» Brief
Your answer must be a word-for-word copy of the listing below, minus its pictures.

--- Provided data ---

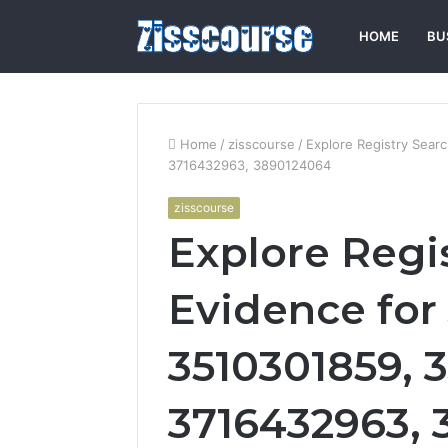
HOME
BU
Home
/
zisscourse
/
Explore Registry Sea
3716432963, 3890124064
zisscourse
Explore Regi
Evidence for
3510301859, 3
3716432963,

---

» Exercise response
HOME
BU
Home
/
zisscourse
/
Explore Registry Sea
3716432963, 3890124064
zisscourse
Explore Regi
Evidence for
3510301859, 3
3716432963,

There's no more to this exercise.